* _YOUR ASSIGNMENT_: Without the pictures, give the entries below again exactly as written.

(SUPPLIED ENTRIES)

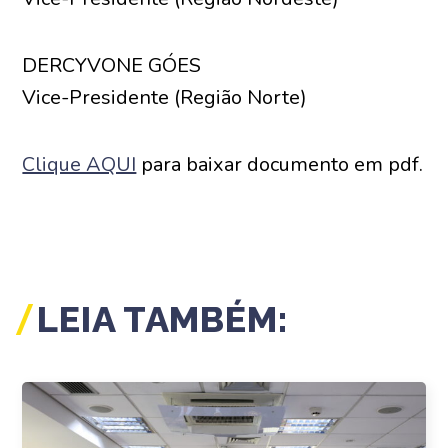
DERCYVONE GÓES
Vice-Presidente (Região Norte)
Clique AQUI
para baixar documento em pdf.
LEIA TAMBÉM:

(End SUPPLIED ENTRIES)

* _SOLUTION BELOW_:
DERCYVONE GÓES
Vice-Presidente (Região Norte)
Clique AQUI
para baixar documento em pdf.
LEIA TAMBÉM:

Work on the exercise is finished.